Opioid Use Shown to Diminish Following Spine Surgery
The statistics are jarring: back pain is something that will affect 8 out of 10 people at some point in their lives, representing the vast majority of people in the United States.
Though some pain is fleeting, for many it becomes chronic and relentless, driving them to the use of powerful painkillers, including opioids. As the national opioid epidemic continues to grow, with overdoses killing more than 42,000 people in 2016, spine surgeons have found themselves in the dilemma of being uncertain as to how to address pain management for their surgical patients.
A just-released study published in the Journal of Neurosurgery: Spine and conducted by the Department of Neurological Surgery at the University of Louisiana provides them with some reassuring news, concluding that when back pain patients diagnosed with degenerative spondylolisthesis undergo decompression and fusion surgery, their use of opioids actually decreases.
Opioid use is a problem everywhere, but in the state of Kentucky, where the University of Louisville is based, it is a particular concern: the state has the fifth highest rate of overdose deaths in the country.
The drugs are generally prescribed by well-intentioned physicians as a means of pain management in the face of all types of injuries, and once patients become addicted the habit is extremely difficult to break. When patients suffering from back pain seek a consultation with a spine specialist, it is generally after having already attempted to address their problem with the help of their family doctor.
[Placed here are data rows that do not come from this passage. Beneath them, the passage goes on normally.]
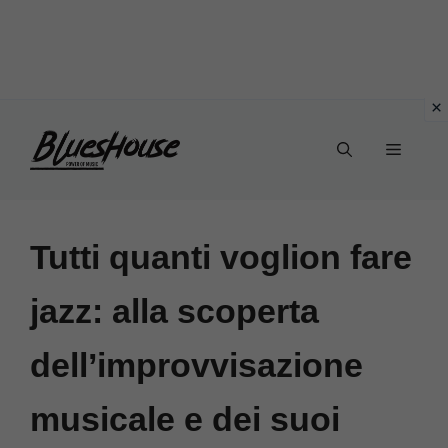
Vai
Menu
al
contenuto
Tutti quanti voglion fare
jazz: alla scoperta
dell’improvvisazione
musicale e dei suoi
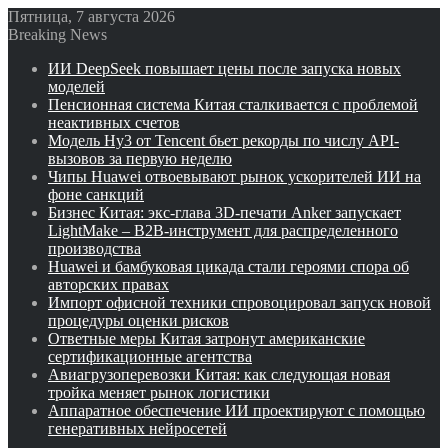
Пятница, 7 августа 2026
Breaking News
ИИ DeepSeek повышает цены после запуска новых
моделей
Пенсионная система Китая сталкивается с проблемой
неактивных счетов
Модель Hy3 от Tencent бьет рекорды по числу API-
вызовов за первую неделю
Чипы Huawei отвоевывают рынок ускорителей ИИ на
фоне санкций
Бизнес Китая: экс-глава 3D-печати Anker запускает
LightMake – B2B-инструмент для распределенного
производства
Huawei и бамбуковая цикада стали героями спора об
авторских правах
Импорт офисной техники спровоцировал запуск новой
процедуры оценки рисков
Ответные меры Китая затронут американские
сертификационные агентства
Авиагрузоперевозки Китая: как следующая новая
тройка меняет рынок логистики
Аппаратное обеспечение ИИ проектируют с помощью
генеративных нейросетей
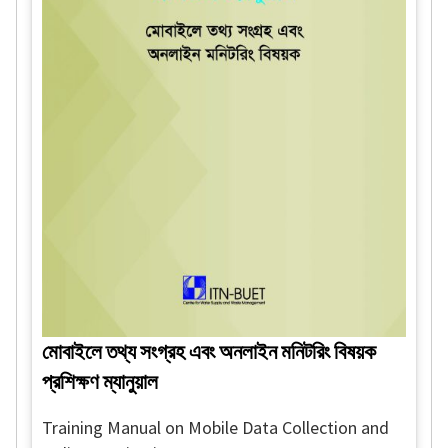
মোবাইলে তথ্য সংগ্রহ এবং অনলাইন মনিটরিং বিষয়ক
প্রশিক্ষণ ম্যানুয়াল
Training Manual on Mobile Data Collection and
According to Mayur Sharma, M.D., M.Ch., a resident at the hospital who led the study, patients have often been prescribed opioids already, and may already be hooked. “Spine surgery patients deal with an immense amount of pain both before and after surgery. Opioids are used to manage that pain,” he said. He and colleagues set out to determine whether spine surgery decreased or increased opioid use.
The study looked at the period between 2000 and 2012, during which time there were 10,708 patients treated for a condition known as degenerative spondylolisthesis.
This is an extremely painful condition in which nerves in the spinal cord are compressed as a result of one vertebra slipping over another. A review of patient medical records revealed that prior to surgery 14.85 percent of patients were or had been dependent on opioid pain medications at some point in the year prior to the surgery, and after surgery that number dropped to 9.9 percent, representing a reduction of nearly 5 percent.
Discussing the results, Sharma said, “Patients have been abusively using opioids for pain resulting in the recently declared national opioid crisis. Our work indicates that surgery for degenerative spondylolisthesis is associated with a reduced risk of opioid dependence.”
The study also revealed that those who are at greatest risk for dependence are those who are younger or who were previously dependent upon opioids.